As documentation can serve many functions and be located in different forms and media, here we provide some guidelines with an aim of standardizing practices. Standard practices for documentation ensures that both users and developers can find, read, and understand the type of documentation needed for their task.
6.4.1 Python
A range of practices and tools are available to help with documentation in python, from guidelines to software that can build html pages from properly-formatted documentation. When leveraged these practices and tools can make code quite accessible.
Comments
The role of comments is to describe what a certain block of code does. Write the comment for an audience that can read code, that is, explain what is happening and why while avoiding an explanation of the syntax. Comments should be used like salt – too little or too much is problematic while the right amount makes your mother proud. Pairing with proper naming conventions should allow the next reader to fully understand what is happening in the current section of code.
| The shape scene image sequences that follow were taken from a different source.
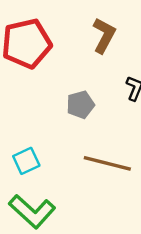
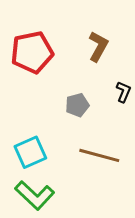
cyan square: (26, 161) -> (30, 152), size x1.4

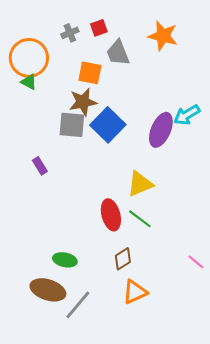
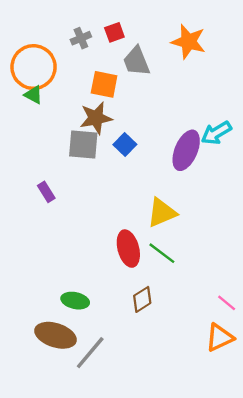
blue square: (108, 125) -> (125, 145), size x0.6
orange triangle: (135, 292) -> (220, 338), moved

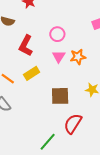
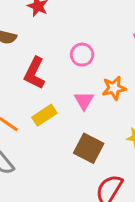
pink triangle: (59, 56) -> (84, 101), moved
brown square: (60, 96) -> (89, 148), turned 30

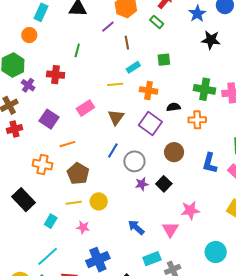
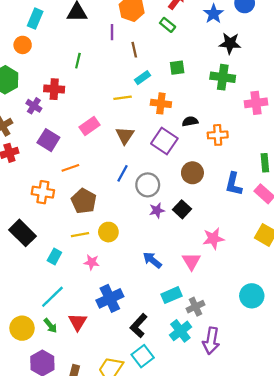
purple line: (108, 27) -> (112, 32), turned -48
purple cross: (28, 85) -> (34, 106), moved
green cross: (205, 89) -> (223, 77), moved
cyan circle: (216, 252) -> (252, 296), moved

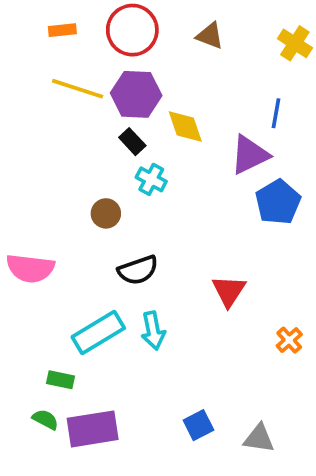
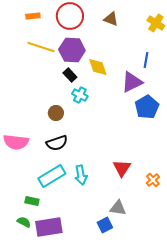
black semicircle: (138, 270) -> (57, 143), moved
red triangle: (229, 291) -> (122, 168), moved
gray triangle: (259, 438) -> (118, 208), moved

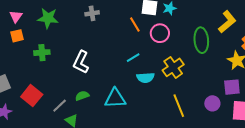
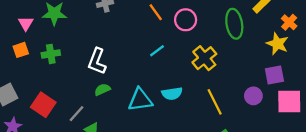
pink triangle: (16, 16) -> (26, 23), moved
orange square: (17, 36) -> (21, 50), moved
cyan semicircle: (145, 78) -> (172, 94), moved
green semicircle: (82, 96) -> (102, 90), moved

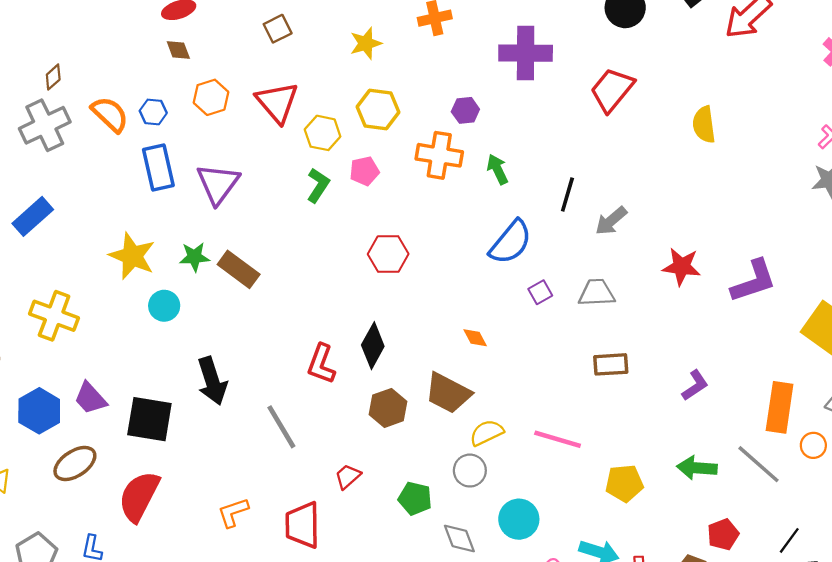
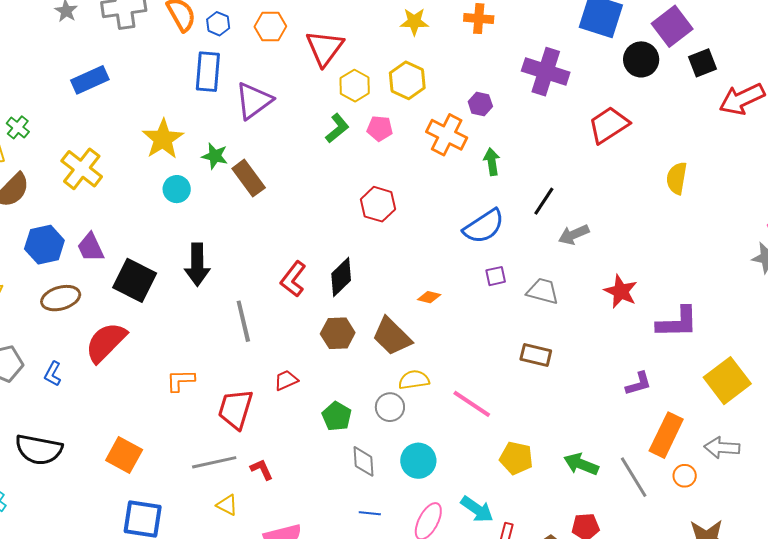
orange diamond: (475, 338) -> (429, 297), turned -65
purple L-shape: (695, 385) -> (638, 384), moved

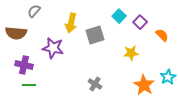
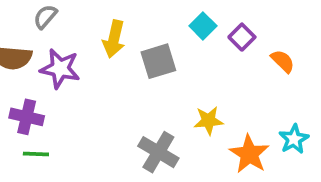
purple star: (53, 48) -> (60, 69), moved
yellow star: (131, 53) -> (209, 121), moved
gray cross: (95, 84) -> (158, 152), size x1.5

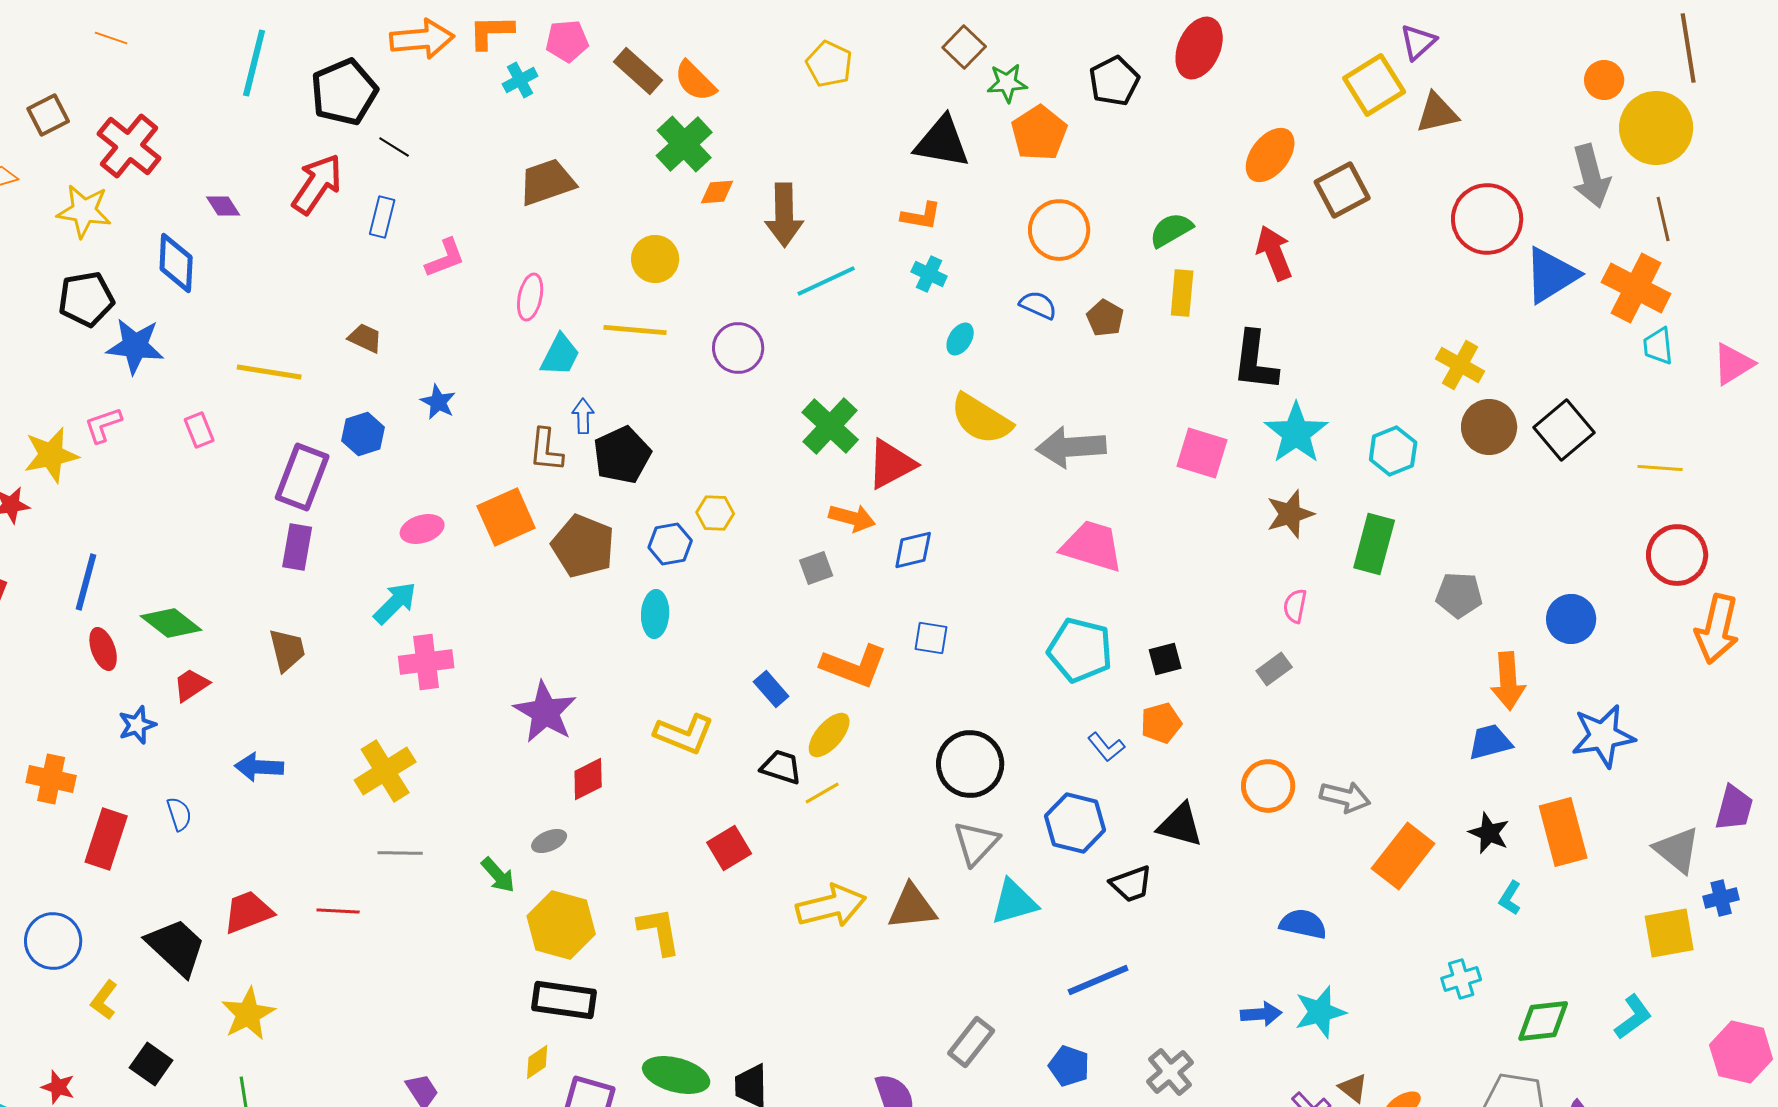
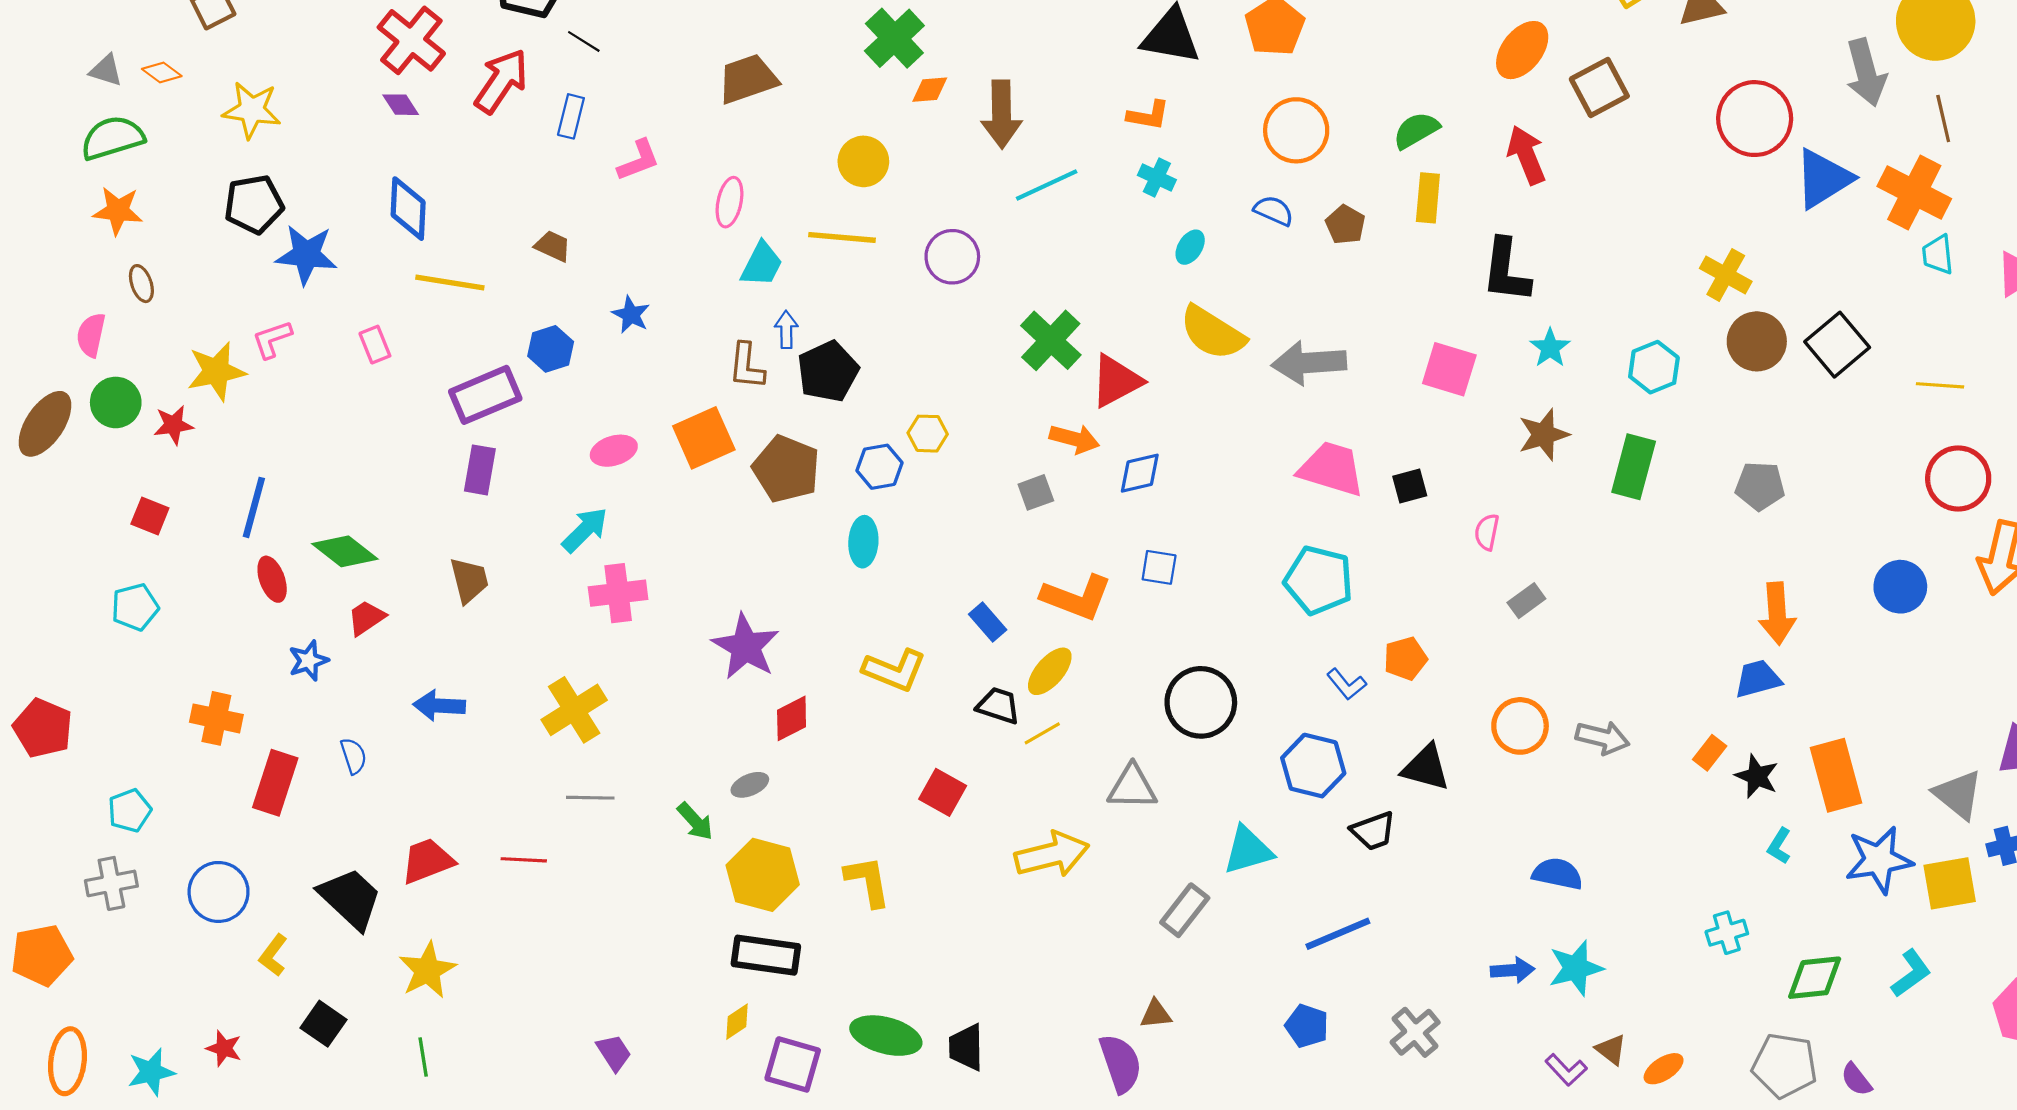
red cross: (129, 146) -> (411, 40), moved
blue diamond: (176, 263) -> (408, 209), moved
cyan star: (1296, 433) -> (1550, 348), size x0.6
purple rectangle: (302, 477) -> (485, 395), turned 46
gray pentagon: (1459, 595) -> (1760, 486), moved
pink semicircle: (1295, 606) -> (1487, 532), moved
blue circle: (1571, 619) -> (1900, 587), moved
black square: (1165, 659) -> (1410, 486), moved
blue star: (1603, 736) -> (1879, 860), moved
gray triangle: (976, 843) -> (1132, 787), moved, turned 48
red square: (729, 848) -> (943, 792), turned -30
orange rectangle: (1403, 856) -> (1710, 753), moved, size x0.5
brown triangle: (912, 907) -> (1156, 1014), moved, size x0.6
gray rectangle: (971, 1042) -> (1185, 910), moved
Comments should be written and sentence case and preceded by a single “#” and space. Line length guidelines apply to comments, so longer comments should take the form of a left-justified block. Figure 6.7 provides a few examples of less-than-helpful comments.
While any comments (as long as they are not wrong) are better than the absence of comments, a few grievances can be expressed about this commenting style. First, each comment only describes the syntax, making the comment redundant for anyone that can read the code (and assume your reader can read the code when writing comments!) Second, too many comments are supplied – lines 77, 79, and 81 do very similar things, so their corresponding comments say largely the same thing. All this clutters the code. A better example is shown in Figure 6.8, where a comment is supplied for each section of work.
While the examples here are rather simple, and so the comments still somewhat describe the code, as the functionality becomes more complex it will be important to remember to describe the point of a section of code, not the syntax itself. And if the syntax is very dense and confusing, a comment is definitely warranted to guide the programmer but restructuring is also likely warranted.